:: Instructions to follow ::
Starting at the first line and ending at the last, output the data exactly.

:: Excerpted data ::

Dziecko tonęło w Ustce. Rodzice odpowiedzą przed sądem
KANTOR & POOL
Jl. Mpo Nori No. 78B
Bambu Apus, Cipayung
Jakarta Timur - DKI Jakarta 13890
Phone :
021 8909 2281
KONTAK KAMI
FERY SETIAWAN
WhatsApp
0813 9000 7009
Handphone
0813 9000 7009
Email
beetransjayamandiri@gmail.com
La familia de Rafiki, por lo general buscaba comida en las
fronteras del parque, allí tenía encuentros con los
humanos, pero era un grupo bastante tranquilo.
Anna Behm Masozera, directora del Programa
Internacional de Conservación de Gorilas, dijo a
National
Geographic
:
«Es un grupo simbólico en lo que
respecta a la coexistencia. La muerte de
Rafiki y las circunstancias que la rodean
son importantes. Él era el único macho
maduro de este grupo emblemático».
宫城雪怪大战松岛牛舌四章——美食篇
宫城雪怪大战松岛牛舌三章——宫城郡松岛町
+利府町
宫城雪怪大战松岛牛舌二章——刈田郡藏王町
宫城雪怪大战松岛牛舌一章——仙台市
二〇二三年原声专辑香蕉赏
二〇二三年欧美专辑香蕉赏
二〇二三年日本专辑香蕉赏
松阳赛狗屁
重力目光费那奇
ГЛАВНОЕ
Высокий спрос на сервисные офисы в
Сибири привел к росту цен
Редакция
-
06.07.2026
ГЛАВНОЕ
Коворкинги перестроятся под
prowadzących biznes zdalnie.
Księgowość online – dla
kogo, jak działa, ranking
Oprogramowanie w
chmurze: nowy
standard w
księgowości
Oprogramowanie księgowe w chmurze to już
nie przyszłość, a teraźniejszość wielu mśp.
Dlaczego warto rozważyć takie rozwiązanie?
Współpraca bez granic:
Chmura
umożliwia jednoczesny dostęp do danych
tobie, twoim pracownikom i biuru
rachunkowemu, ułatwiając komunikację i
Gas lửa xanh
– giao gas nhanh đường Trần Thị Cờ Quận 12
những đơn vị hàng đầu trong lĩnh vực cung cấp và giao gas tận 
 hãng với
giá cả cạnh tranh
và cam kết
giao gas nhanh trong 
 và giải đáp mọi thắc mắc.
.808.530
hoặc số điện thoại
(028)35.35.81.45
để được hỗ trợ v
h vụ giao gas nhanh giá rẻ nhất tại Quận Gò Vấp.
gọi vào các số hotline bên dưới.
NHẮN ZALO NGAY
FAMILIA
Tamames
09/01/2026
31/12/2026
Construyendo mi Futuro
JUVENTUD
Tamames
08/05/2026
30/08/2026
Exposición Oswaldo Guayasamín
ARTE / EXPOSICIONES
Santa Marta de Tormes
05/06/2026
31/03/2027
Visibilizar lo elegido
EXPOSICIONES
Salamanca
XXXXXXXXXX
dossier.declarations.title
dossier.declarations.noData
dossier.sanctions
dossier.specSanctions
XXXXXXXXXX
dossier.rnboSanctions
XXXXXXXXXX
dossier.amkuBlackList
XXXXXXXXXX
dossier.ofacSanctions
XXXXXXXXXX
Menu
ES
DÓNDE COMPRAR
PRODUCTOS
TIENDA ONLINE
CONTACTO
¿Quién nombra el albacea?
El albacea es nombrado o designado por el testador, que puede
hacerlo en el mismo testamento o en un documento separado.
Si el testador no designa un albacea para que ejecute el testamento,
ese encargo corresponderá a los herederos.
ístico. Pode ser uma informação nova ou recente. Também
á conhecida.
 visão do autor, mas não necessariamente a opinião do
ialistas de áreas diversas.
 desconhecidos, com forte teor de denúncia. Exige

:: Solution ::
Dziecko tonęło w Ustce. Rodzice odpowiedzą przed sądem
KANTOR & POOL
Jl. Mpo Nori No. 78B
Bambu Apus, Cipayung
Jakarta Timur - DKI Jakarta 13890
Phone :
021 8909 2281
KONTAK KAMI
FERY SETIAWAN
WhatsApp
0813 9000 7009
Handphone
0813 9000 7009
Email
beetransjayamandiri@gmail.com
La familia de Rafiki, por lo general buscaba comida en las
fronteras del parque, allí tenía encuentros con los
humanos, pero era un grupo bastante tranquilo.
Anna Behm Masozera, directora del Programa
Internacional de Conservación de Gorilas, dijo a
National
Geographic
:
«Es un grupo simbólico en lo que
respecta a la coexistencia. La muerte de
Rafiki y las circunstancias que la rodean
son importantes. Él era el único macho
maduro de este grupo emblemático».
宫城雪怪大战松岛牛舌四章——美食篇
宫城雪怪大战松岛牛舌三章——宫城郡松岛町
+利府町
宫城雪怪大战松岛牛舌二章——刈田郡藏王町
宫城雪怪大战松岛牛舌一章——仙台市
二〇二三年原声专辑香蕉赏
二〇二三年欧美专辑香蕉赏
二〇二三年日本专辑香蕉赏
松阳赛狗屁
重力目光费那奇
ГЛАВНОЕ
Высокий спрос на сервисные офисы в
Сибири привел к росту цен
Редакция
-
06.07.2026
ГЛАВНОЕ
Коворкинги перестроятся под
prowadzących biznes zdalnie.
Księgowość online – dla
kogo, jak działa, ranking
Oprogramowanie w
chmurze: nowy
standard w
księgowości
Oprogramowanie księgowe w chmurze to już
nie przyszłość, a teraźniejszość wielu mśp.
Dlaczego warto rozważyć takie rozwiązanie?
Współpraca bez granic:
Chmura
umożliwia jednoczesny dostęp do danych
tobie, twoim pracownikom i biuru
rachunkowemu, ułatwiając komunikację i
Gas lửa xanh
– giao gas nhanh đường Trần Thị Cờ Quận 12
những đơn vị hàng đầu trong lĩnh vực cung cấp và giao gas tận 
 hãng với
giá cả cạnh tranh
và cam kết
giao gas nhanh trong 
 và giải đáp mọi thắc mắc.
.808.530
hoặc số điện thoại
(028)35.35.81.45
để được hỗ trợ v
h vụ giao gas nhanh giá rẻ nhất tại Quận Gò Vấp.
gọi vào các số hotline bên dưới.
NHẮN ZALO NGAY
FAMILIA
Tamames
09/01/2026
31/12/2026
Construyendo mi Futuro
JUVENTUD
Tamames
08/05/2026
30/08/2026
Exposición Oswaldo Guayasamín
ARTE / EXPOSICIONES
Santa Marta de Tormes
05/06/2026
31/03/2027
Visibilizar lo elegido
EXPOSICIONES
Salamanca
XXXXXXXXXX
dossier.declarations.title
dossier.declarations.noData
dossier.sanctions
dossier.specSanctions
XXXXXXXXXX
dossier.rnboSanctions
XXXXXXXXXX
dossier.amkuBlackList
XXXXXXXXXX
dossier.ofacSanctions
XXXXXXXXXX
Menu
ES
DÓNDE COMPRAR
PRODUCTOS
TIENDA ONLINE
CONTACTO
¿Quién nombra el albacea?
El albacea es nombrado o designado por el testador, que puede
hacerlo en el mismo testamento o en un documento separado.
Si el testador no designa un albacea para que ejecute el testamento,
ese encargo corresponderá a los herederos.
ístico. Pode ser uma informação nova ou recente. Também
á conhecida.
 visão do autor, mas não necessariamente a opinião do
ialistas de áreas diversas.
 desconhecidos, com forte teor de denúncia. Exige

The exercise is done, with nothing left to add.